### Try it
Starting with the line with "predict and manage complex systems more" in the entries below and going on through the line with "Kitchen with stainless", output every line exactly and nothing more. No pictures.

### Data for processing
******************************
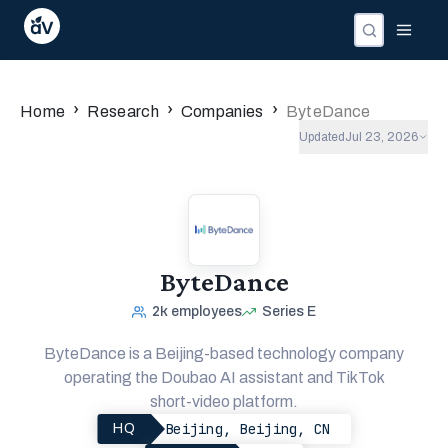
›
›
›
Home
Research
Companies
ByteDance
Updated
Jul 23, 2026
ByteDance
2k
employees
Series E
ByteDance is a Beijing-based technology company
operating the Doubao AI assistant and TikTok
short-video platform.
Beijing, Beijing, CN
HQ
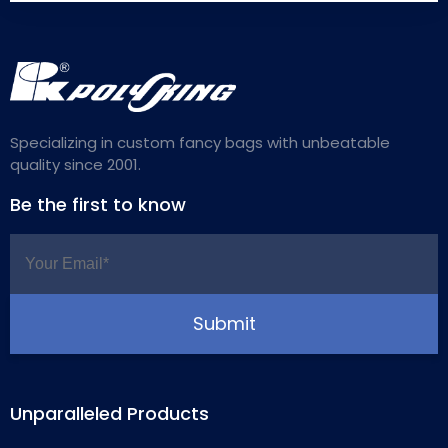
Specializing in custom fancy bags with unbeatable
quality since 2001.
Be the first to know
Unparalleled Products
******************************
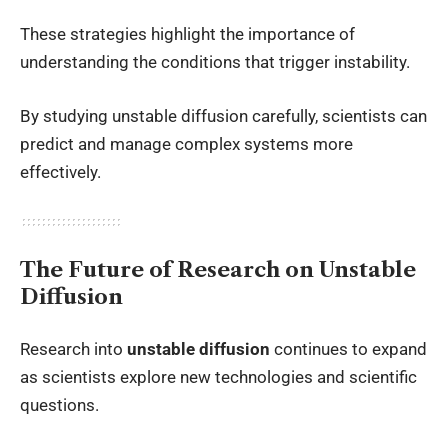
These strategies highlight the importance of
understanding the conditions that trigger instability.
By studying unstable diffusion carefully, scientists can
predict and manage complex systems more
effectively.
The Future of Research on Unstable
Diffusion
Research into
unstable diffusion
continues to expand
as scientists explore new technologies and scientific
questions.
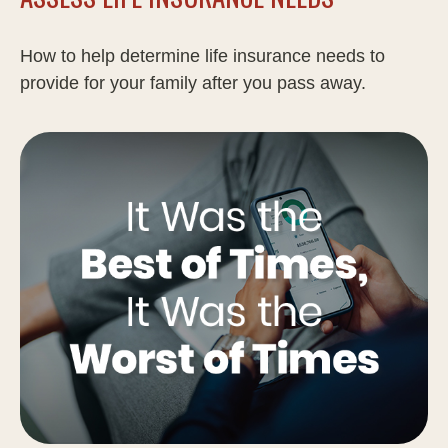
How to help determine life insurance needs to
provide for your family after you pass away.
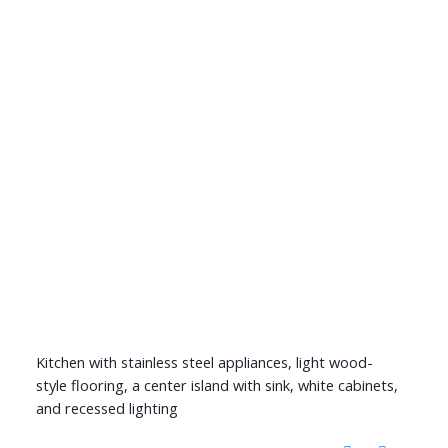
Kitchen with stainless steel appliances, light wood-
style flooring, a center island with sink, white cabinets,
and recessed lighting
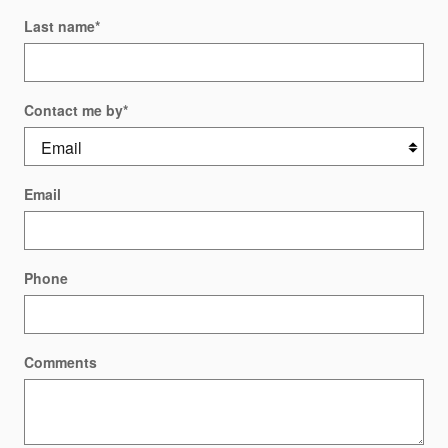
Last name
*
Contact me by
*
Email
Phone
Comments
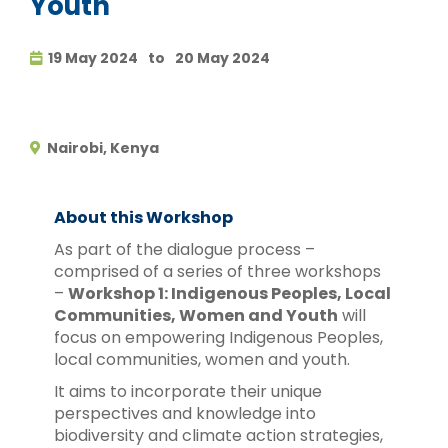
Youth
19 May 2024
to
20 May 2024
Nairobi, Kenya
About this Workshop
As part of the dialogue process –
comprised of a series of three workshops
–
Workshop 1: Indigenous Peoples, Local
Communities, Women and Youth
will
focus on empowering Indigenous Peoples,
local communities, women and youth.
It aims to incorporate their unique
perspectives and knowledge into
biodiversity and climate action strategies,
******************************
### Answer for this exercise
predict and manage complex systems more
effectively.
The Future of Research on Unstable
Diffusion
Research into
unstable diffusion
continues to expand
as scientists explore new technologies and scientific
questions.
How to help determine life insurance needs to
provide for your family after you pass away.
Kitchen with stainless steel appliances, light wood-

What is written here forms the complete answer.